Music education program receives national recognition
Fairfield has been honored with the Best Communities for Music Education designation from The NAMM Foundation for its outstanding commitment to music education.
The designation is awarded to districts that demonstrate outstanding achievement in efforts to provide music access and education to all students. To qualify for the designation, Fairfield Public Schools’ Music Department answered questions about funding, graduation requirements, music class participation, instruction time, facilities, support for the music program, and community music-making programs.
The award recognizes that Fairfield is leading the way with learning opportunities as outlined in the Every Student Succeeds Act. The legislation guides implementation in the states and replaces the No Child Left Behind Act, which was often criticized for an overemphasis on testing, while leaving behind subjects such as music.
Fairfield’s Music Department prides itself on offering a variety of music courses to all students in grades K-12, with performing ensemble opportunities beginning in grade four with the strings program. As an elective program at both high schools, approximately 30 percent of students are enrolled. Fairfield has 1,353 students enrolled in band in grades five through 12, 2,551 students enrolled in choir in grades five through 12, and 1,503 students enrolled in the string program in grades four through 12.
‘Day To Night’ exhibition
Photographer Stephen Wilkes’ “Day to Night” series captures the ebb and flow from dawn until dark. He takes his photographs from one angle continuously for up to 30 hours, and then blends hundreds of photos into one fluid image. The result is a single surrealist landscape which integrates fleeting moments, inviting the viewer to look closer and feel the pulse of a location that never sleeps.

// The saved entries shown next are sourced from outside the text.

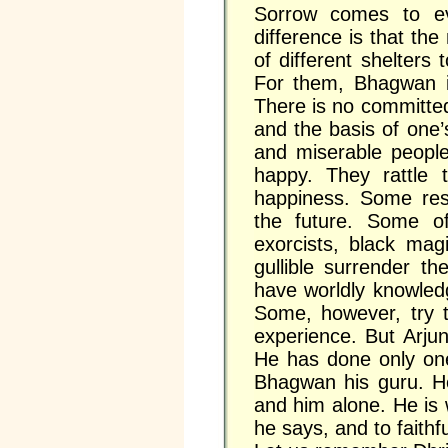
Sorrow comes to ev
difference is that the
of different shelters
For them, Bhagwan i
There is no committed
and the basis of one
and miserable peopl
happy. They rattle t
happiness. Some reso
the future. Some of
exorcists, black mag
gullible surrender th
have worldly knowledg
Some, however, try t
experience. But Arju
He has done only on
Bhagwan his guru. H
and him alone. He is w
he says, and to faithf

The Fairfield Museum is opening a new exhibition of his works. Also at this exhibition will be Wilkes’ newest “Day to Night” creation featuring Fairfield’s beautiful waterfront. Visitors are invited to view “Jennings Beach, Fairfield, Day to Night” and the other “Day to Night” photographs from Sunday through June 3. The Fairfield Museum is open daily from 10 a.m. to 4 p.m., at 370 Beach Road. For information, visit fairfieldhistory.org.
Fairfield resident presents at conference
Forty-one Eastern Connecticut State University students presented their research at the 2018 National Conference on Undergraduate Research from April 4-7 at the University of Central Oklahoma.
Among the presenters was Thomas Luckner, of Fairfield, who majors in mathematics and economics. Luckner’s research was titled “Clean Lattice Tetrahedra.” Luckner’s research was completed under the supervision of mathematics professor Mizan Khan.
Eastern encourages its students to present their research on a national scale, which has resulted in recognition by the Council on Undergraduate Research for Eastern’s impressive number of presenters.
“Learning to conduct research is a major component of a liberal arts education,” said Eastern President Elsa Nunez. “That is why Eastern is committed to supporting our undergraduate students so they can conduct research and present it at regional and national conferences. To know that every Eastern student’s proposal was accepted at this year’s NCUR is a testament to the support students receive from our faculty.”
Chosen from more than 4,000 submissions, students were accepted if their research demonstrated a unique contribution to their field of study. Established in 1987, NCUR offers undergraduates the opportunity to present their research findings to peers, faculty and staff from colleges and universities across the nation, providing a unique networking and learning opportunity.